A quick check if there are NaNs anywhere in a DataFrame is an important quality check and good scientific practice.
data.isnull().values.any()
True
We can also get some deeper insights in which columns these NaN values are located.
data.isnull().sum()
Area 2
Mean 5
StdDev 3
Min 3
Max 3
X 2
Y 3
XM 3
YM 5
Major 8
Minor 3
Angle 1
%Area 0
Type 0
dtype: int64
For getting a glimpse about if we can further process that tabel, we may want to know the percentage of NaNs for each column?
data.isnull().mean().sort_values(ascending=False) *100
Major 2.046036
Mean 1.278772
YM 1.278772
StdDev 0.767263
Min 0.767263
Max 0.767263
Y 0.767263
XM 0.767263
Minor 0.767263
Area 0.511509
X 0.511509
Angle 0.255754
%Area 0.000000
Type 0.000000
dtype: float64
Dropping rows that contain NaNs#
Depending on what kind of data analysis should be performed, it might make sense to just ignore columns that contain NaN values. Alternatively, it is possible to delete rows that contain NaNs.
It depends on your project and what is important or not for the analysis. Its not an easy answer.
data_no_nan = data.dropna(how="any")
data_no_nan
Area | Mean | StdDev | Min | Max | X | Y | XM | YM | Major | Minor | Angle | %Area | Type | |
---|---|---|---|---|---|---|---|---|---|---|---|---|---|---|
1 | 18.0 | 730.389 | 103.354 | 592.0 | 948.0 | 435.000 | 4.722 | 434.962 | 4.697 | 5.987 | 3.828 | 168.425 | 100 | A |
2 | 126.0 | 718.333 | 90.367 | 556.0 | 1046.0 | 388.087 | 8.683 | 388.183 | 8.687 | 16.559 | 9.688 | 175.471 | 100 | A |
4 | 68.0 | 686.985 | 61.169 | 571.0 | 880.0 | 126.147 | 8.809 | 126.192 | 8.811 | 15.136 | 5.720 | 168.133 | 100 | A |
6 | 669.0 | 697.164 | 72.863 | 539.0 | 957.0 | 471.696 | 26.253 | 471.694 | 26.197 | 36.656 | 23.237 | 124.340 | 100 | A |
7 | 5.0 | 658.600 | 49.161 | 607.0 | 710.0 | 28.300 | 8.100 | 28.284 | 8.103 | 3.144 | 2.025 | 161.565 | 100 | A |
... | ... | ... | ... | ... | ... | ... | ... | ... | ... | ... | ... | ... | ... | ... |
383 | 94.0 | 746.617 | 85.198 | 550.0 | 1021.0 | 194.032 | 498.223 | 194.014 | 498.239 | 17.295 | 6.920 | 52.720 | 100 | B |
387 | 152.0 | 801.599 | 111.328 | 582.0 | 1263.0 | 348.487 | 497.632 | 348.451 | 497.675 | 17.773 | 10.889 | 11.829 | 100 | A |
389 | 60.0 | 758.033 | 77.309 | 601.0 | 947.0 | 259.000 | 499.300 | 258.990 | 499.289 | 9.476 | 8.062 | 90.000 | 100 | A |
390 | 12.0 | 714.833 | 67.294 | 551.0 | 785.0 | 240.167 | 498.167 | 240.179 | 498.148 | 4.606 | 3.317 | 168.690 | 100 | A |
391 | 23.0 | 695.043 | 67.356 | 611.0 | 846.0 | 49.891 | 503.022 | 49.882 | 502.979 | 6.454 | 4.537 | 73.243 | 100 | A |
374 rows × 14 columns
On the bottom of that table, you can see that it still contains 374 of the original 391 columns. If you remove rows, you should document in your later scientific publication, how many out of the total number of datasets were analysed.

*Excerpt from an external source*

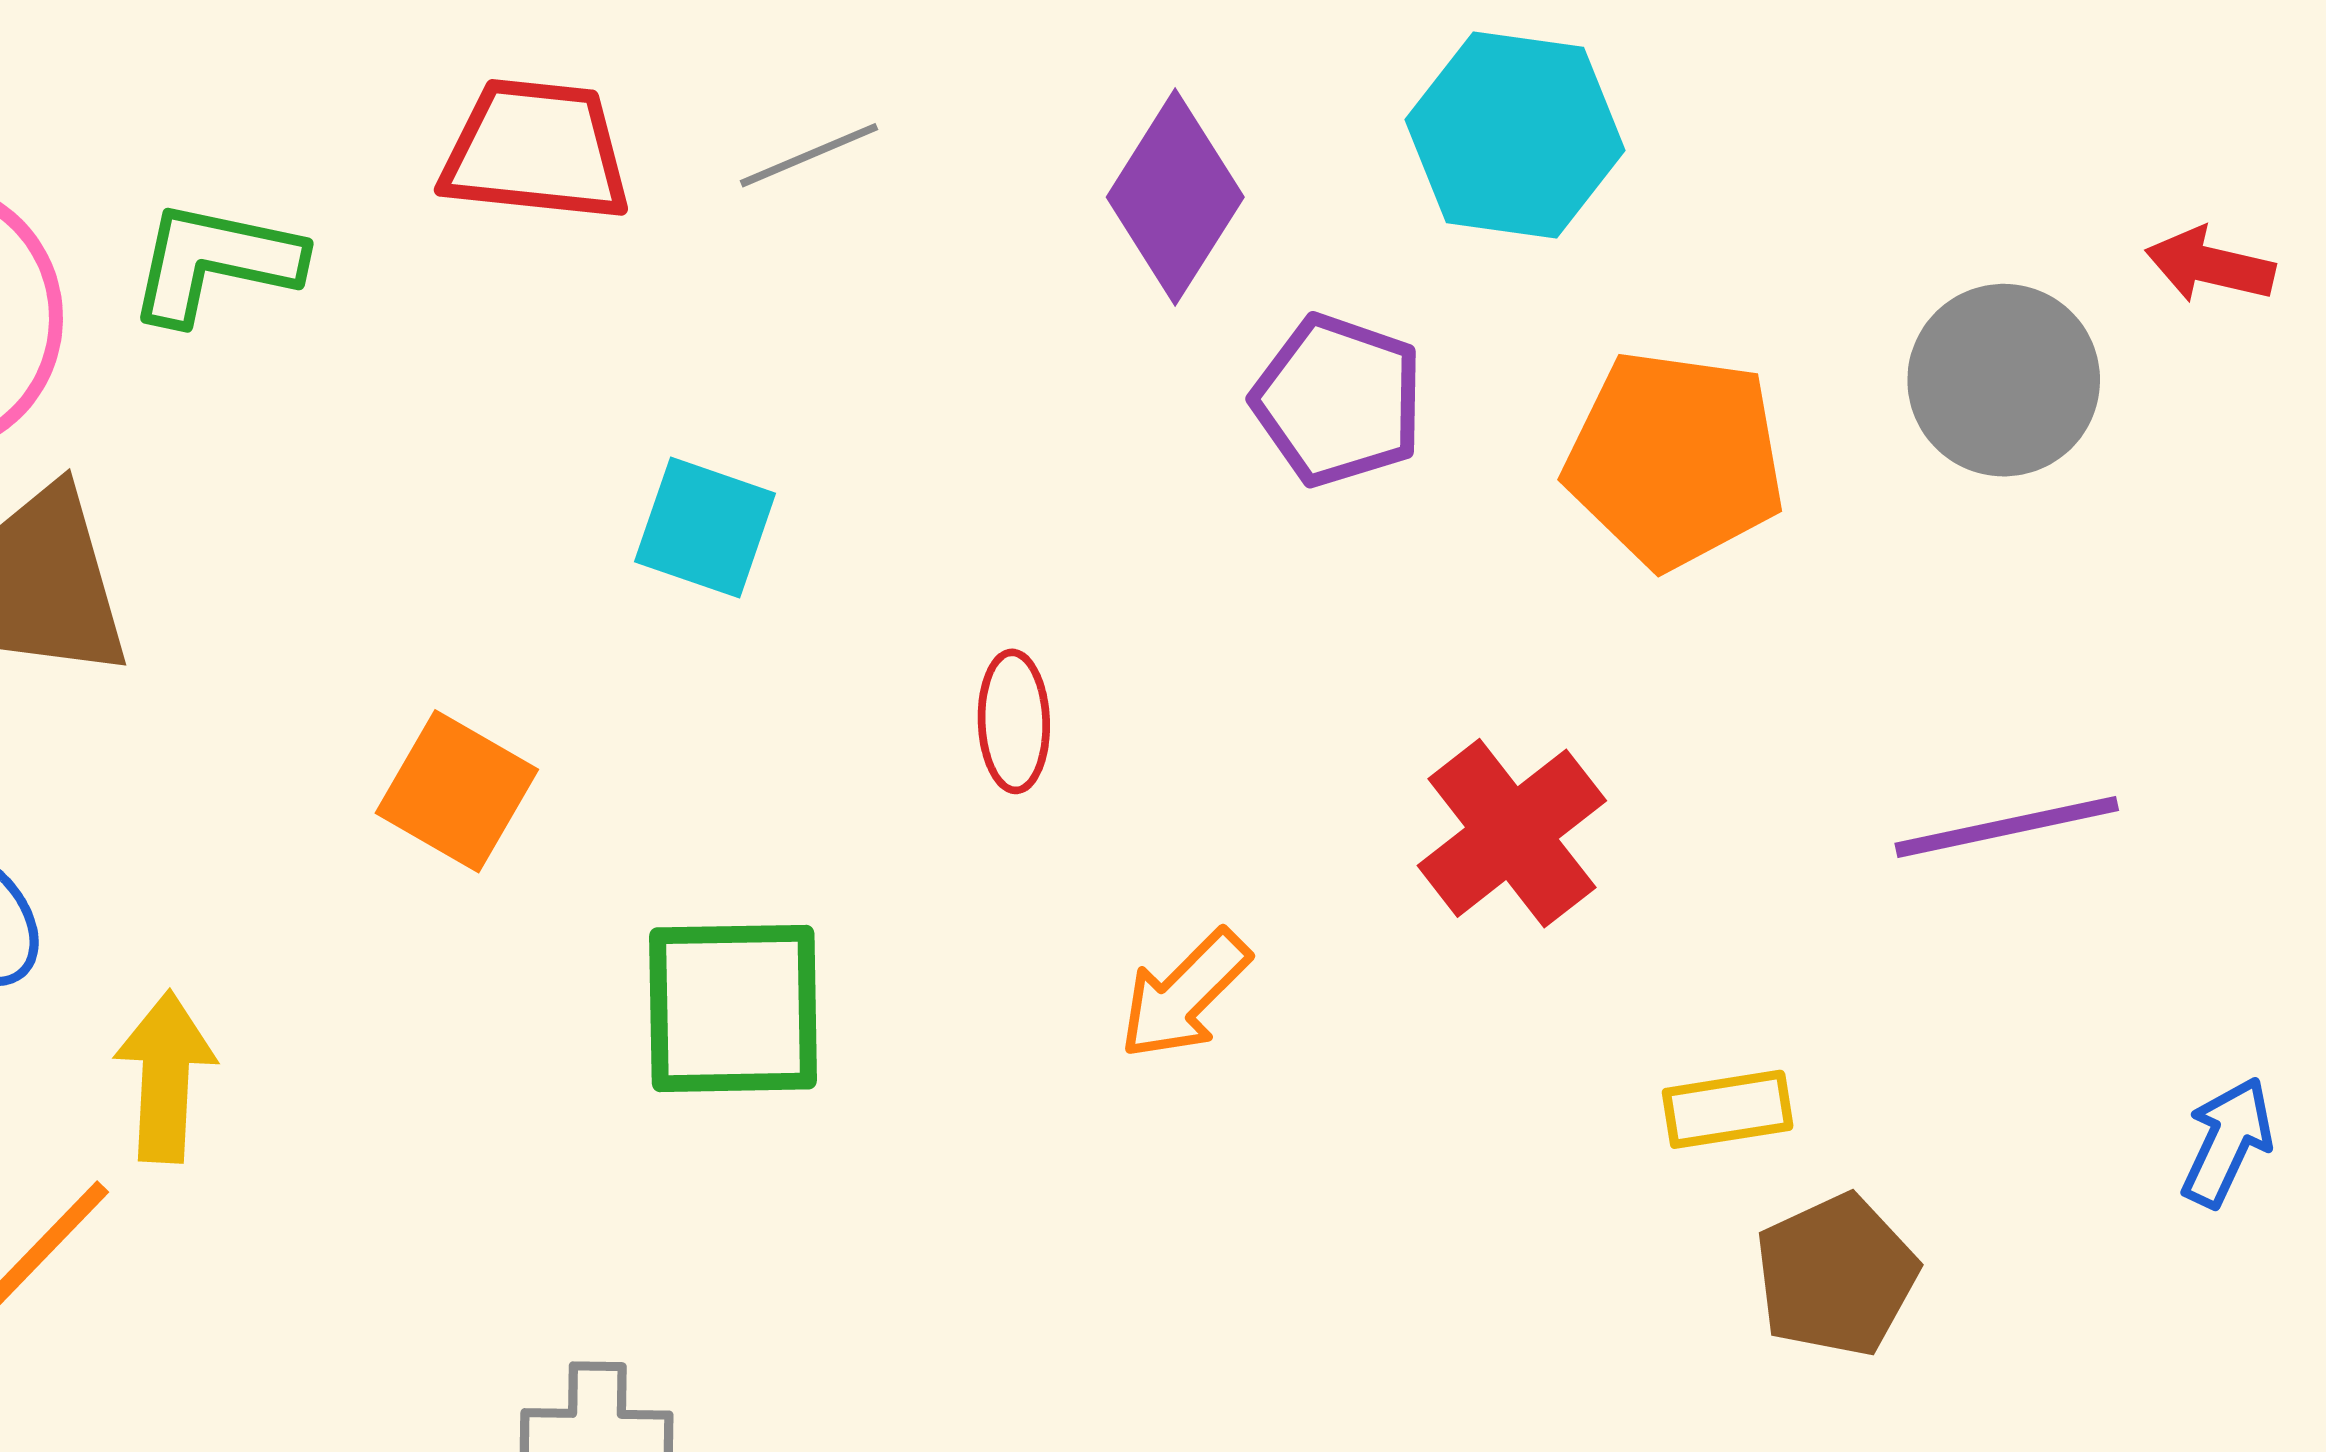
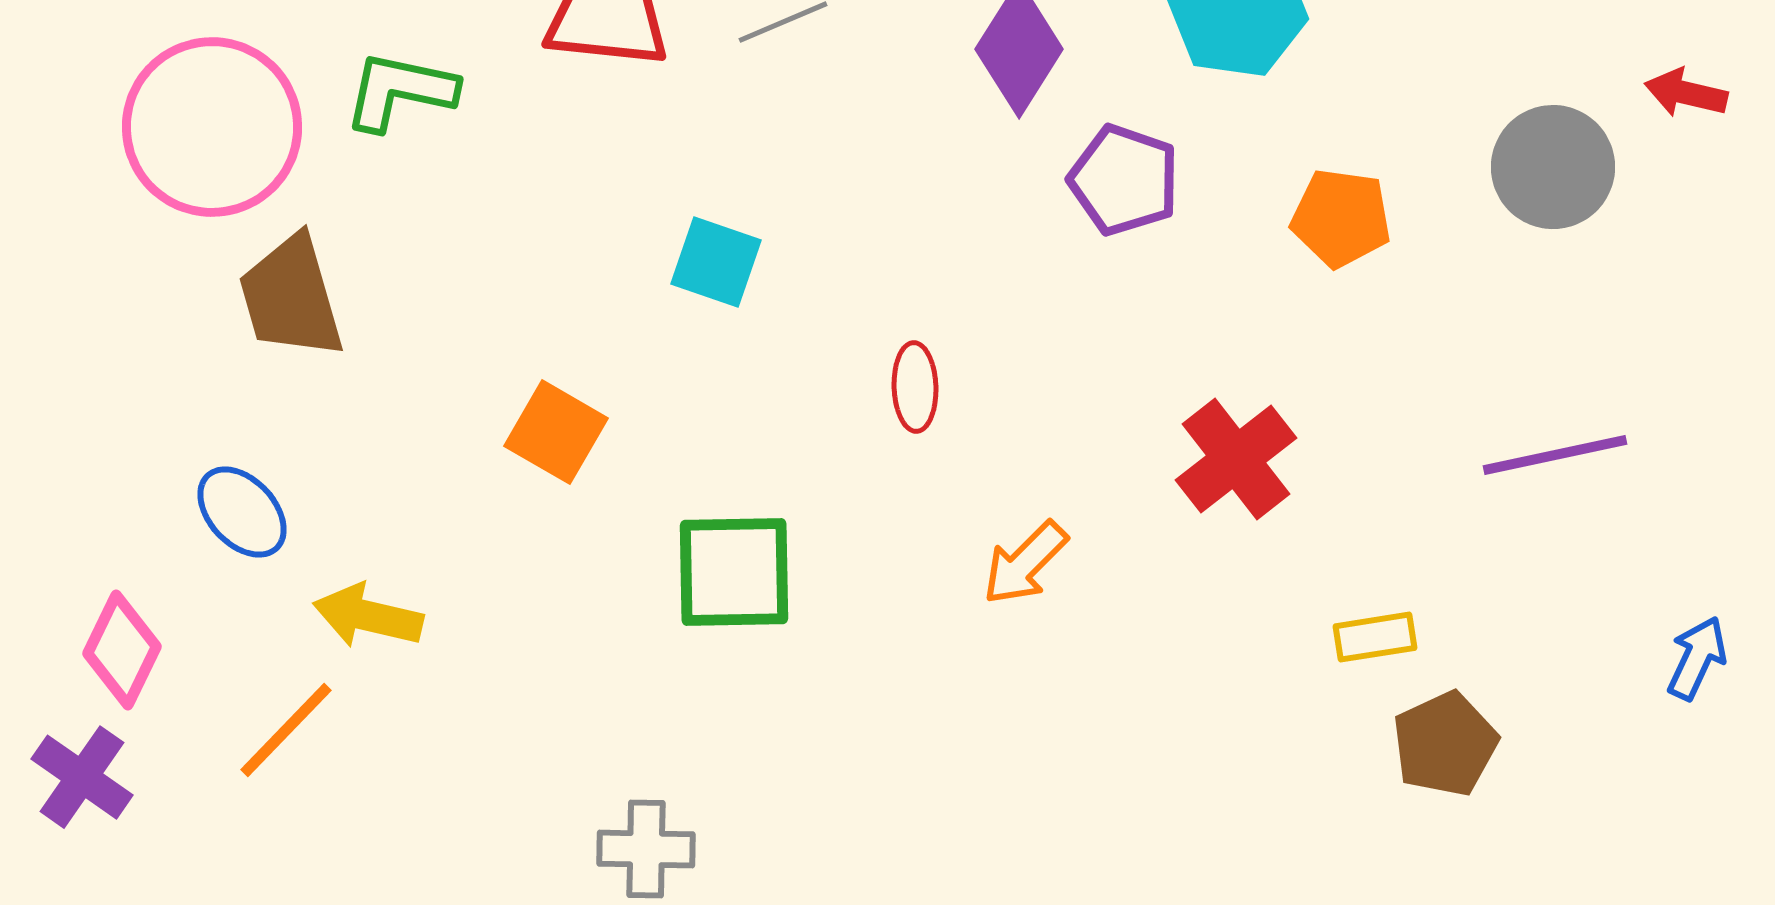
orange pentagon: (1675, 459) -> (1341, 218), size x0.7
yellow arrow: (165, 1077) -> (368, 616), turned -80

We can now also check again if NaNs are present.
data_no_nan.isnull().values.any()
False
Determining rows that contain NaNs#
In some use-cases it might be useful to have a list of row-indices where there are NaN values.
data2 = {
'A': [0, 1, 22, 21, 12, 23],
'B': [2, 3, np.nan, 2, 12, 22],
'C': [2, 3, 44, 2, np.nan, 52],
}
table = pd.DataFrame(data2)
table
A | B | C | |
---|---|---|---|
0 | 0 | 2.0 | 2.0 |
1 | 1 | 3.0 | 3.0 |
2 | 22 | NaN | 44.0 |
3 | 21 | 2.0 | 2.0 |
4 | 12 | 12.0 | NaN |
5 | 23 | 22.0 | 52.0 |
np.max(table.isnull().values, axis=1)
array([False, False, True, False, True, False])
Exercise#
Take the original data
table and select the columns Area
and Mean
. Remove all rows that contain NaNs and count the remaining rows.
Afterwards, take the original data
table again and select the columns Major
and Minor
. Remove NaNs and count the remaining rows again. What do you conclude?